Material provided ::
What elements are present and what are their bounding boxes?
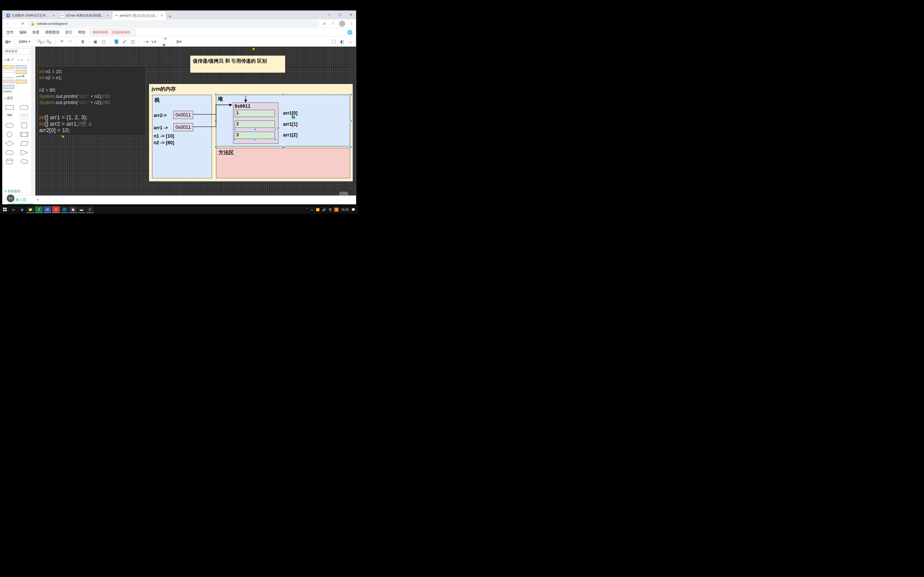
to-front-icon[interactable]: ▣ — [92, 38, 99, 45]
scratch-shape[interactable] — [16, 80, 27, 84]
scratch-shape[interactable] — [3, 65, 14, 69]
code-snippet-box[interactable]: int n1 = 10; int n2 = n1; n2 = 80; Syste… — [38, 66, 146, 135]
ime-lang[interactable]: 英 — [329, 208, 332, 212]
fullscreen-icon[interactable]: ⛶ — [330, 38, 338, 45]
menu-extras[interactable]: 其它 — [63, 29, 75, 36]
shape-cylinder[interactable] — [5, 158, 14, 165]
language-globe-icon[interactable]: 🌐 — [345, 30, 354, 35]
scratch-shape[interactable] — [3, 85, 14, 89]
chrome-icon[interactable]: 🌐 — [61, 206, 68, 213]
window-minimize-icon[interactable]: — — [324, 10, 334, 19]
general-shapes-header[interactable]: ▾ 通用 — [2, 95, 31, 102]
sogou-ime-icon[interactable]: S — [334, 208, 339, 212]
back-icon[interactable]: ← — [4, 21, 10, 27]
shape-text[interactable]: Text — [7, 113, 12, 120]
bookmark-star-icon[interactable]: ☆ — [330, 21, 336, 27]
scratch-shape[interactable] — [3, 70, 14, 73]
shape-triangle[interactable] — [20, 150, 29, 156]
shape-square[interactable] — [20, 122, 29, 129]
menu-edit[interactable]: 编辑 — [17, 29, 29, 36]
zoom-in-icon[interactable]: 🔍+ — [37, 38, 45, 45]
sidebar-scrollbar[interactable] — [32, 47, 36, 195]
tab-1[interactable]: 译 百度翻译-200种语言互译、沟通... × — [4, 11, 58, 19]
shape-rect[interactable] — [5, 104, 14, 111]
scratch-arrow[interactable] — [15, 75, 26, 78]
kebab-menu-icon[interactable]: ⋮ — [348, 21, 354, 27]
reload-icon[interactable]: ⟳ — [20, 21, 26, 27]
start-menu-icon[interactable] — [1, 206, 9, 213]
unsaved-warning[interactable]: 修改未保存。点击此处保存。 — [90, 29, 136, 35]
taskview-icon[interactable]: ▭ — [10, 206, 17, 213]
shadow-icon[interactable]: ◫ — [129, 38, 136, 45]
edit-scratch-icon[interactable]: ✎ — [21, 58, 23, 62]
file-explorer-icon[interactable]: 📁 — [27, 206, 34, 213]
undo-icon[interactable]: ↶ — [58, 38, 66, 45]
shape-circle[interactable] — [5, 131, 14, 138]
format-panel-icon[interactable]: ◧ — [339, 38, 346, 45]
scratch-shape[interactable] — [3, 80, 14, 83]
omnibox[interactable]: 🔒 iodraw.com/diagram/ — [27, 20, 320, 27]
new-tab-button[interactable]: + — [166, 14, 173, 19]
edge-browser-icon[interactable]: ◉ — [18, 206, 26, 213]
ime-floating-badge[interactable]: EN — [7, 195, 15, 202]
shape-hexagon[interactable] — [5, 150, 14, 156]
wifi-icon[interactable]: 📶 — [316, 208, 320, 211]
zoom-out-icon[interactable]: 🔍- — [46, 38, 53, 45]
table-icon[interactable]: ⊞▾ — [175, 38, 183, 45]
line-color-icon[interactable]: 🖊 — [121, 38, 128, 45]
word-icon[interactable]: W — [44, 206, 51, 213]
notifications-icon[interactable]: 💬 — [351, 208, 355, 211]
add-icon[interactable]: ＋▾ — [163, 38, 170, 45]
shape-cloud[interactable] — [20, 158, 29, 165]
profile-avatar-icon[interactable] — [339, 21, 345, 27]
shape-ellipse[interactable] — [5, 122, 14, 129]
zoom-dropdown[interactable]: 100% ▼ — [17, 40, 32, 44]
menu-arrange[interactable]: 调整图形 — [42, 29, 62, 36]
battery-icon[interactable]: ▭ — [310, 208, 313, 211]
shape-parallelogram[interactable] — [20, 140, 29, 147]
scratch-label[interactable]: Ox0011 — [3, 90, 27, 93]
close-tab-icon[interactable]: × — [160, 13, 163, 18]
window-maximize-icon[interactable]: ▢ — [334, 10, 346, 19]
cmd-icon[interactable]: ▬ — [78, 206, 85, 213]
tray-chevron-icon[interactable]: ˄ — [306, 208, 308, 211]
scratch-shape[interactable] — [3, 75, 14, 78]
shape-rounded-rect[interactable] — [20, 104, 29, 111]
jvm-memory-container[interactable]: jvm的内存 栈 arr2-> 0x0011 arr1 -> 0x0011 n1… — [149, 84, 353, 182]
tab-3[interactable]: java运行 (3) (1) (1) (1) (2).iodra... × — [112, 11, 166, 19]
diagram-canvas[interactable]: ▼ int n1 = 10; int n2 = n1; n2 = 80; Sys… — [36, 47, 356, 195]
menu-view[interactable]: 查看 — [30, 29, 42, 36]
menu-file[interactable]: 文件 — [4, 29, 16, 36]
add-page-button[interactable]: + — [34, 196, 42, 204]
close-scratch-icon[interactable]: × — [27, 58, 29, 62]
redo-icon[interactable]: ↷ — [66, 38, 74, 45]
close-tab-icon[interactable]: × — [106, 13, 109, 18]
search-shapes-input[interactable] — [4, 48, 30, 54]
window-close-icon[interactable]: ✕ — [346, 10, 356, 19]
xmind-icon[interactable]: ✕ — [52, 206, 60, 213]
fill-color-icon[interactable]: 🪣 — [113, 38, 120, 45]
collapse-icon[interactable]: ⌄ — [347, 38, 354, 45]
shape-process[interactable] — [20, 131, 29, 138]
connection-icon[interactable]: →▾ — [142, 38, 149, 45]
terminal-icon[interactable]: ▣ — [69, 206, 77, 213]
delete-icon[interactable]: 🗑 — [79, 38, 86, 45]
more-shapes-button[interactable]: + 更多图形… — [2, 187, 31, 195]
tab-2[interactable]: ioDraw 免费在线画流程图、思维... × — [58, 11, 112, 19]
view-mode-icon[interactable]: ▦▾ — [4, 38, 11, 45]
clock-text[interactable]: 16:23 — [341, 208, 349, 211]
excel-icon[interactable]: X — [35, 206, 43, 213]
to-back-icon[interactable]: ▢ — [100, 38, 107, 45]
shape-diamond[interactable] — [5, 140, 14, 147]
menu-help[interactable]: 帮助 — [76, 29, 88, 36]
forward-icon[interactable]: → — [12, 21, 18, 27]
add-scratch-icon[interactable]: + — [18, 58, 19, 62]
waypoint-icon[interactable]: ↳▾ — [150, 38, 157, 45]
scratch-shape[interactable] — [16, 70, 27, 74]
clion-icon[interactable]: C — [86, 206, 94, 213]
title-note-box[interactable]: 值传递/值拷贝 和 引用传递的 区别 — [190, 55, 285, 73]
close-tab-icon[interactable]: × — [52, 13, 55, 18]
volume-icon[interactable]: 🔊 — [322, 208, 326, 211]
shape-textbox[interactable] — [20, 113, 29, 120]
scratchpad-header[interactable]: ▾ 便..? + ✎ × — [2, 56, 31, 64]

Exercise description :: Would you give the number of lines above that hold "edit"? Only the number is needed.

Answer to this task :: 2